Content starts

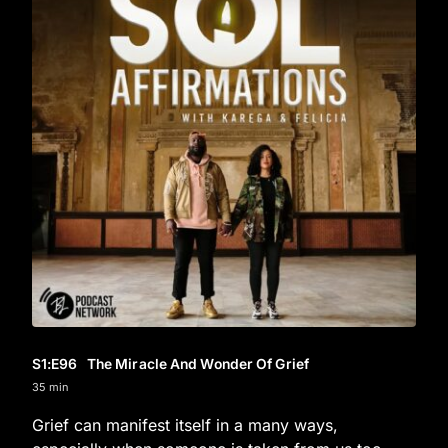
S1
:E
96
The Miracle And Wonder Of Grief
35 min
Grief can manifest itself in a many ways,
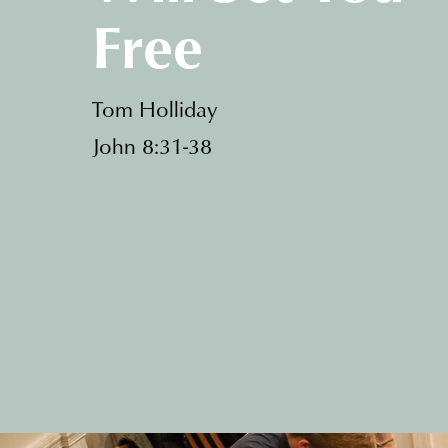
Free
Tom Holliday
John 8:31-38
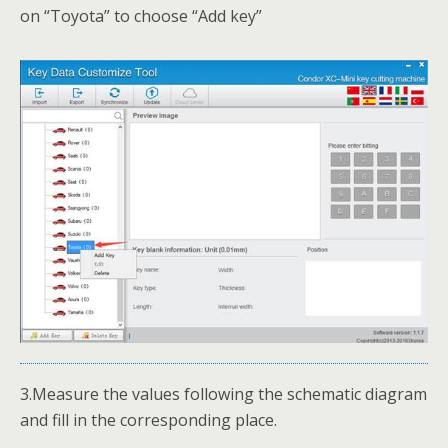
on “Toyota” to choose “Add key”
3.Measure the values following the schematic diagram
and fill in the corresponding place.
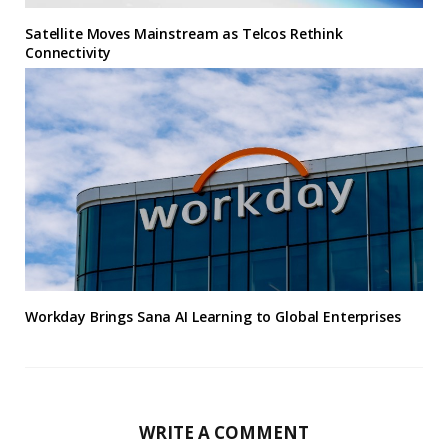
Satellite Moves Mainstream as Telcos Rethink
Connectivity
Workday Brings Sana AI Learning to Global Enterprises
WRITE A COMMENT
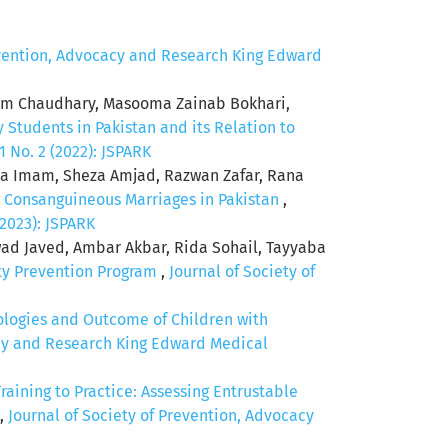
evention, Advocacy and Research King Edward
rium Chaudhary, Masooma Zainab Bokhari,
 Students in Pakistan and its Relation to
 No. 2 (2022): JSPARK
a Imam, Sheza Amjad, Razwan Zafar, Rana
 Consanguineous Marriages in Pakistan
,
(2023): JSPARK
 Javed, Ambar Akbar, Rida Sohail, Tayyaba
ity Prevention Program
,
Journal of Society of
ologies and Outcome of Children with
acy and Research King Edward Medical
raining to Practice: Assessing Entrustable
,
Journal of Society of Prevention, Advocacy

Content ends

Exercise – An unaltered copy of the material, without images, should be set down.

Task result –
S1
:E
96
The Miracle And Wonder Of Grief
35 min
Grief can manifest itself in a many ways,
Free
Tom Holliday
John 8:31-38
on “Toyota” to choose “Add key”
3.Measure the values following the schematic diagram
and fill in the corresponding place.
Satellite Moves Mainstream as Telcos Rethink
Connectivity
Workday Brings Sana AI Learning to Global Enterprises
WRITE A COMMENT
evention, Advocacy and Research King Edward
rium Chaudhary, Masooma Zainab Bokhari,
 Students in Pakistan and its Relation to
 No. 2 (2022): JSPARK
a Imam, Sheza Amjad, Razwan Zafar, Rana
 Consanguineous Marriages in Pakistan
,
(2023): JSPARK
 Javed, Ambar Akbar, Rida Sohail, Tayyaba
ity Prevention Program
,
Journal of Society of
ologies and Outcome of Children with
acy and Research King Edward Medical
raining to Practice: Assessing Entrustable
,
Journal of Society of Prevention, Advocacy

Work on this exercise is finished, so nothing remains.